Over 10.5 million people in the UK have a criminal record and many face stigma and discrimination when applying for work, despite having put the past behind them. Unlock’s work with employers over many years has highlighted the significant business benefits of employing people with convictions yet recruiters often struggle to understand complex criminal record disclosure legislation and don’t know what they can and can’t do, with policies and processes that often discourage applicants.
The new website, recruit.unlock.org.uk:
1. Supports employers in recruiting people with convictions
2. Helps companies to deal with criminal records fairly
3. Shares good practice (such as Ban the Box)
4. Provides free guidance and tools
5. Shows what other employers are doing
Christopher Stacey, Co-director of Unlock, said:
“There’s a talent pool of over 10.5 million people that many employers are overlooking. People with criminal records make good employees. This new website that we’re launching today helps employers to make sure they’re not missing out on the diverse skills and experience of people with criminal records.
“Three in every four employers admit to discriminating against applicants on the basis of a criminal record and this means that people with irrelevant criminal records are often discouraged from applying for jobs that ask about them on the application form. There are over 750,000 unfilled job vacancies in the UK – people with convictions can be part of the solution to that; around a third of people claiming out-of-work benefits have received a criminal record in the last 10 years.

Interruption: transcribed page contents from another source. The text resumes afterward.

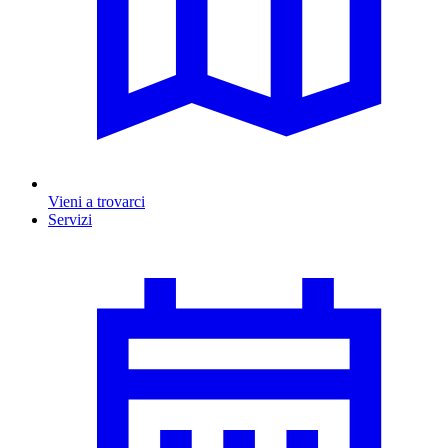
Vieni a trovarci
Servizi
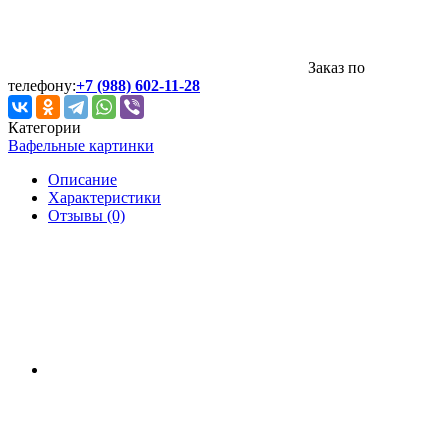
Заказ по
телефону:
+7 (988) 602-11-28
Категории
Вафельные картинки
Описание
Характеристики
Отзывы (0)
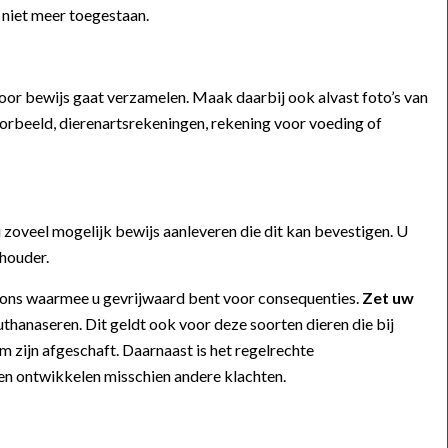
niet meer toegestaan.
iervoor bewijs gaat verzamelen. Maak daarbij ook alvast foto’s van
oorbeeld, dierenartsrekeningen, rekening voor voeding of
u zoveel mogelijk bewijs aanleveren die dit kan bevestigen. U
 houder.
n ons waarmee u gevrijwaard bent voor consequenties.
Zet uw
hanaseren. Dit geldt ook voor deze soorten dieren die bij
 zijn afgeschaft. Daarnaast is het regelrechte
 en ontwikkelen misschien andere klachten.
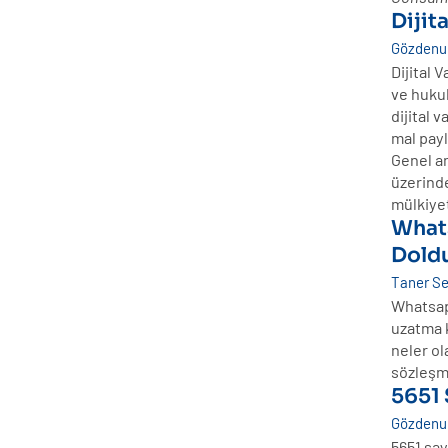
Dijita
Gözdenur
Dijital 
ve huku
dijital 
mal payl
Genel an
üzerinde
mülkiyet
Whats
Dold
Taner S
Whatsapp
uzatma k
neler o
sözleşm
5651 
Gözdenur
5651 say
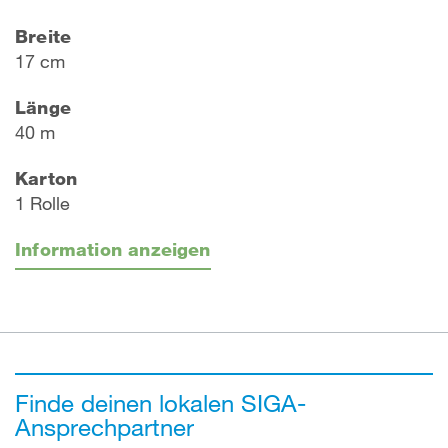
Breite
17 cm
Länge
40 m
Karton
1 Rolle
Information anzeigen
Finde deinen lokalen SIGA-
Ansprechpartner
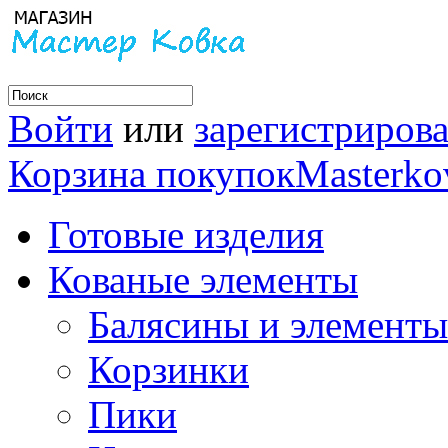
Войти
или
зарегистрирова
Корзина покупок
Masterko
Готовые изделия
Кованые элементы
Балясины и элементы
Корзинки
Пики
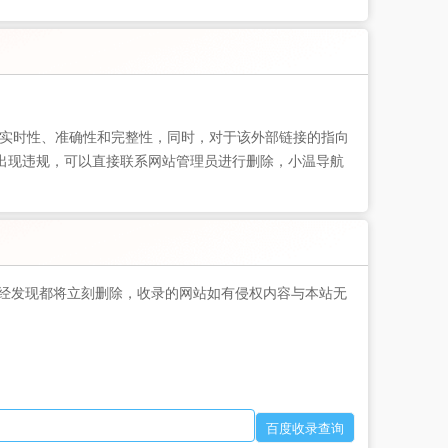
实时性、准确性和完整性，同时，对于该外部链接的指向
如出现违规，可以直接联系网站管理员进行删除，小温导航
经发现都将立刻删除，收录的网站如有侵权内容与本站无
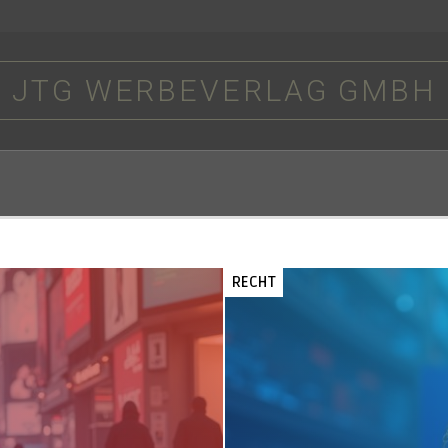
JTG WERBEVERLAG GMBH
RECHT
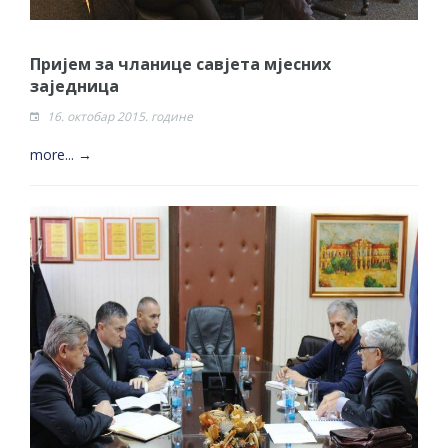
Пријем за чланице савјета мјесних
заједница
16. октобар 2015. године
more... →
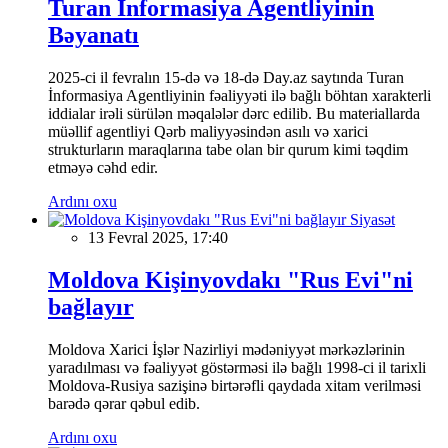
Turan İnformasiya Agentliyinin
Bəyanatı
2025-ci il fevralın 15-də və 18-də Day.az saytında Turan
İnformasiya Agentliyinin fəaliyyəti ilə bağlı böhtan xarakterli
iddialar irəli sürülən məqalələr dərc edilib. Bu materiallarda
müəllif agentliyi Qərb maliyyəsindən asılı və xarici
strukturların maraqlarına tabe olan bir qurum kimi təqdim
etməyə cəhd edir.
Ardını oxu
Siyasət
13 Fevral 2025, 17:40
Moldova Kişinyovdakı "Rus Evi"ni
bağlayır
Moldova Xarici İşlər Nazirliyi mədəniyyət mərkəzlərinin
yaradılması və fəaliyyət göstərməsi ilə bağlı 1998-ci il tarixli
Moldova-Rusiya sazişinə birtərəfli qaydada xitam verilməsi
barədə qərar qəbul edib.
Ardını oxu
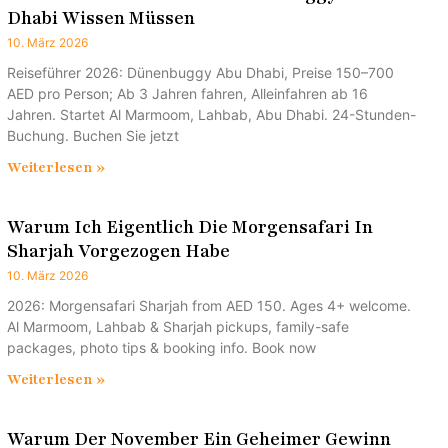
Dhabi Wissen Müssen
10. März 2026
Reiseführer 2026: Dünenbuggy Abu Dhabi, Preise 150–700
AED pro Person; Ab 3 Jahren fahren, Alleinfahren ab 16
Jahren. Startet Al Marmoom, Lahbab, Abu Dhabi. 24-Stunden-
Buchung. Buchen Sie jetzt
Weiterlesen »
Warum Ich Eigentlich Die Morgensafari In
Sharjah Vorgezogen Habe
10. März 2026
2026: Morgensafari Sharjah from AED 150. Ages 4+ welcome.
Al Marmoom, Lahbab & Sharjah pickups, family-safe
packages, photo tips & booking info. Book now
Weiterlesen »
Warum Der November Ein Geheimer Gewinn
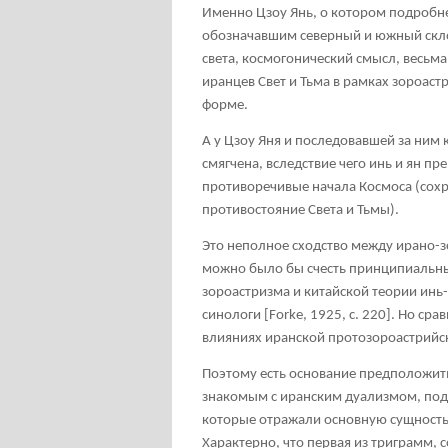
Именно Цзоу Янь, о котором подробне
обозначавшим северный и южный скло
света, космогонический смысл, весьма
иранцев Свет и Тьма в рамках зороаст
форме.
А у Цзоу Яня и последовавшей за ним
смягчена, вследствие чего инь и ян п
противоречивые начала Космоса (сох
противостояние Света и Тьмы).
Это неполное сходство между ирано-з
можно было бы счесть принципиальны
зороастризма и китайской теории инь
синологи [Forke, 1925, с. 220]. Но ср
влияниях иранской протозороастрийс
Поэтому есть основание предположить,
знакомым с иранским дуализмом, под
которые отражали основную сущность
Характерно, что первая из триграмм, 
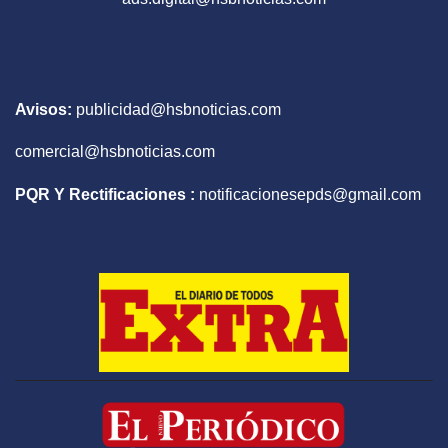
Avisos:
publicidad@hsbnoticias.com
comercial@hsbnoticias.com
PQR Y Rectificaciones :
notificacionesepds@gmail.com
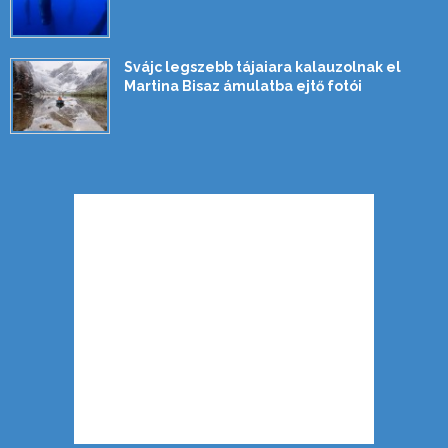
Svájc legszebb tájaiara kalauzolnak el
Martina Bisaz ámulatba ejtő fotói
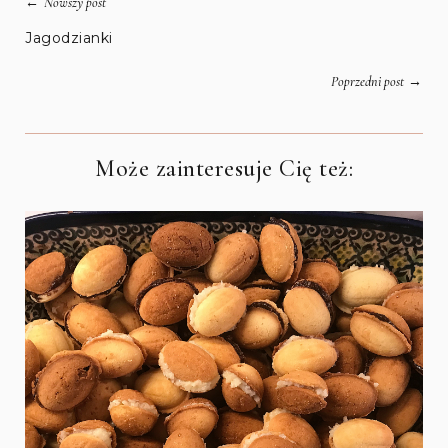
←
Nowszy post
Jagodzianki
→
Poprzedni post
Może zainteresuje Cię też:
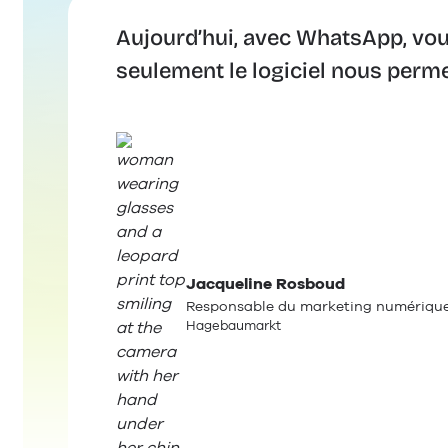
Aujourd’hui, avec WhatsApp, vou
seulement le logiciel nous permet
Jacqueline Rosboud
Responsable du marketing numériqu
Hagebaumarkt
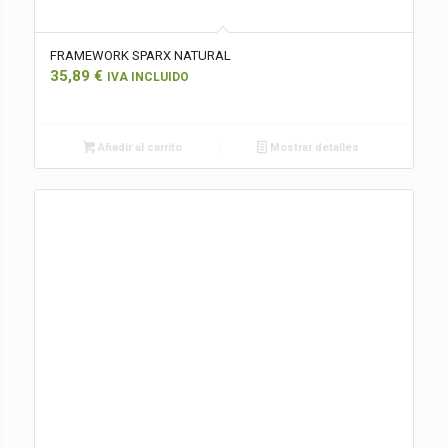
FRAMEWORK SPARX NATURAL
35,89
€
IVA INCLUIDO
Añadir al carrito
Mostrar detalles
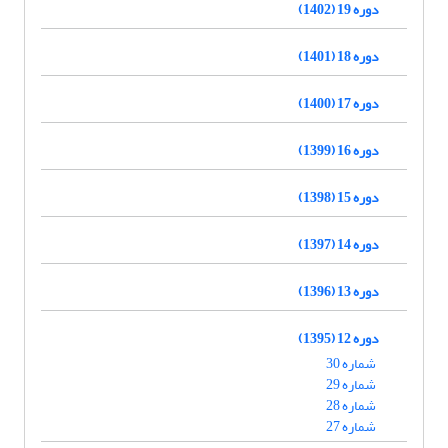
دوره 19 (1402)
دوره 18 (1401)
دوره 17 (1400)
دوره 16 (1399)
دوره 15 (1398)
دوره 14 (1397)
دوره 13 (1396)
دوره 12 (1395)
شماره 30
شماره 29
شماره 28
شماره 27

“It makes business sense to recruit people with convictions, and there are many examples of companies that take a positive approach, such as Timpson, Greggs and Virgin. Campaigns like Ban the Box, which calls on employers to remove the tick-box question about criminal records, are having a real impact too. The announcement by David Cameron in February this year of the civil service removing barriers in their recruitment process shows the tide is beginning to turn. There is still a stigma surrounding “ex-offenders” that prevents many companies from getting involved, yet two-thirds of employers say that recruiting people with convictions has had a positive impact on their corporate reputation. One aim of Unlock’s new website is to share good practice and show what positive steps employers are taking to help inspire others.
“It’s easy to overlook how complex recruitment processes can be. Criminal record disclosure processes are confusing for applicants and companies alike. Most employers are not experts in rehabilitation legislation, which has changed a lot in recent years – there are many myths out there. We regularly get enquiries from companies that are trying to get their heads around what they can and can’t do. That’s why Unlock has produced a range of free, accurate and reliable guidance and tools to help companies develop, adopt and follow inclusive, fair and lawful policies and practices in the recruitment and retention of people with criminal records. We’re basing this work on ten principles of fair chance recruitment that encourage employers to recruit people with convictions and deal with criminal records fairly.”
Roisin Currie, Group People Director at Greggs and Chair of the Employers’ Forum of Reducing Reoffending, said:
“At Greggs we believe that, by not overlooking any potential employees because of their past, we can select the right person and develop them to their full potential. Our retention rates for ex-offenders via our Fresh Start programme in 2015 is 78%, which we are very proud of. Unlock’s website for employers has been very helpful to us in improving our own approach to recruiting people with convictions, and we encourage other employers to make use of the practical advice and resources it has to offer.”
Nicola Inge, Campaign Manager at Business in the Community, said:
“At Business in the Community we work closely with our member companies to open up employment opportunities for ex-offenders through our Ban the Box campaign, so we know first-hand what questions businesses need to answer to do this most effectively. Unlock’s Recruit! website answers all these questions and more. With practical advice, news and resources, Recruit! is a one-stop-shop for employers who are looking to develop an open and inclusive recruitment practice that provides a fair chance for ex-offenders.”
David, who was given a community order 8 years ago for an offence involving violence, said:
“It’s difficult applying for jobs when you continuously get rejected because of something you did many years ago. I’m a skilled designer and since my convictions I’ve got a degree, yet most employers don’t look beyond that tick-box on the application form. Even though my record is now spent, meaning I don’t need to disclose it to most jobs, there’s still many employers that try to get me to disclose. That’s why I’m really keen to raise awareness of Unlock’s website for employers – there are lots of employers that are breaching the Rehabilitation of Offenders Act 1974 and it makes sense for companies to make sure they get this right.”
Sarah, who was given a prison sentence for theft by employee 5 years ago, said:
“Going into prison didn’t mean that I lost any of the skills or experience I’d gained before my conviction. Yet, when I was released, every time I applied for a job it seemed the employer was more interested in my criminal record. I never heard back from any jobs where I’d ticked the box to declare I had convictions. Every time I went for an interview, I was worrying so much about it that it impacted how well I came across. I wish employers could recognise how having a criminal record doesn’t make you unemployable, and there’s a lot of skills and experiences that could benefit their business if they were just more open-minded in the way they recruit. Eventually, I was fortunate in finding an employer that had removed the tick-box and had the perfect job for me. I was able to sell myself before they asked me about my record at the offer stage. Once they heard what I’d done since my prison sentence, they didn’t let my convictions get in way.”